▶ [Given records]:
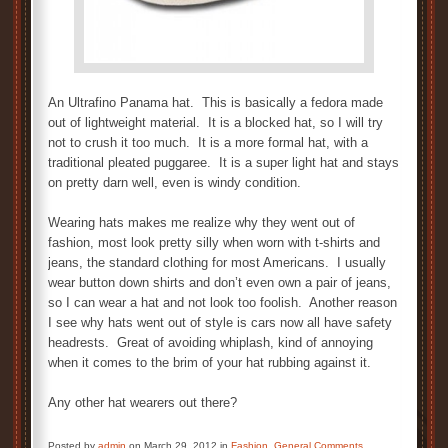
An Ultrafino Panama hat. This is basically a fedora made
out of lightweight material. It is a blocked hat, so I will try
not to crush it too much. It is a more formal hat, with a
traditional pleated puggaree. It is a super light hat and stays
on pretty darn well, even is windy condition.
Wearing hats makes me realize why they went out of
fashion, most look pretty silly when worn with t-shirts and
jeans, the standard clothing for most Americans. I usually
wear button down shirts and don’t even own a pair of jeans,
so I can wear a hat and not look too foolish. Another reason
I see why hats went out of style is cars now all have safety
headrests. Great of avoiding whiplash, kind of annoying
when it comes to the brim of your hat rubbing against it.
Any other hat wearers out there?
Posted by
admin
on March 29, 2012 in
Fashion
,
General Comments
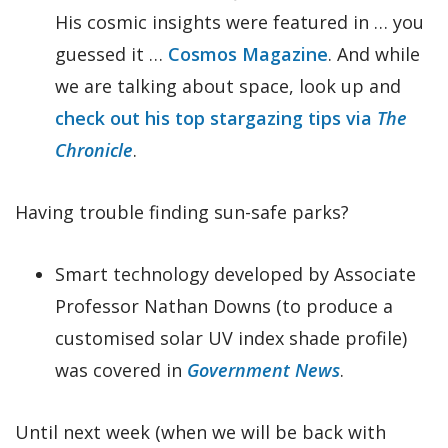
His cosmic insights were featured in … you
guessed it …
Cosmos Magazine
. And while
we are talking about space, look up and
check out his top stargazing tips via
The
Chronicle
.
Having trouble finding sun-safe parks?
Smart technology developed by Associate
Professor Nathan Downs (to produce a
customised solar UV index shade profile)
was covered in
Government News
.
Until next week (when we will be back with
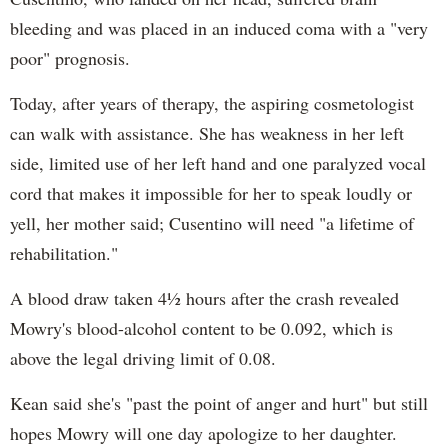
bleeding and was placed in an induced coma with a "very
poor" prognosis.
Today, after years of therapy, the aspiring cosmetologist
can walk with assistance. She has weakness in her left
side, limited use of her left hand and one paralyzed vocal
cord that makes it impossible for her to speak loudly or
yell, her mother said; Cusentino will need "a lifetime of
rehabilitation."
A blood draw taken 4½ hours after the crash revealed
Mowry's blood-alcohol content to be 0.092, which is
above the legal driving limit of 0.08.
Kean said she's "past the point of anger and hurt" but still
hopes Mowry will one day apologize to her daughter.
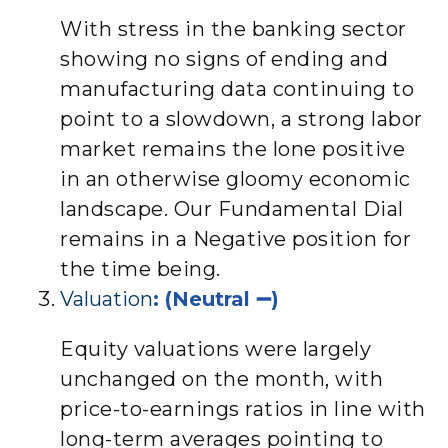
With stress in the banking sector
showing no signs of ending and
manufacturing data continuing to
point to a slowdown, a strong labor
market remains the lone positive
in an otherwise gloomy economic
landscape. Our Fundamental Dial
remains in a Negative position for
the time being.
Valuation
: (Neutral ➖)
Equity valuations were largely
unchanged on the month, with
price-to-earnings ratios in line with
long-term averages pointing to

▶ [Task statement]:
Exact lines, nothing more: output the one with "Government News" and every later line through the end of the data, skipping pictures.

▶ [Task result]:
Government News
.
Until next week (when we will be back with
bleeding and was placed in an induced coma with a "very
poor" prognosis.
Today, after years of therapy, the aspiring cosmetologist
can walk with assistance. She has weakness in her left
side, limited use of her left hand and one paralyzed vocal
cord that makes it impossible for her to speak loudly or
yell, her mother said; Cusentino will need "a lifetime of
rehabilitation."
A blood draw taken 4½ hours after the crash revealed
Mowry's blood-alcohol content to be 0.092, which is
above the legal driving limit of 0.08.
Kean said she's "past the point of anger and hurt" but still
hopes Mowry will one day apologize to her daughter.
With stress in the banking sector
showing no signs of ending and
manufacturing data continuing to
point to a slowdown, a strong labor
market remains the lone positive
in an otherwise gloomy economic
landscape. Our Fundamental Dial
remains in a Negative position for
the time being.
Valuation
: (Neutral ➖)
Equity valuations were largely
unchanged on the month, with
price-to-earnings ratios in line with
long-term averages pointing to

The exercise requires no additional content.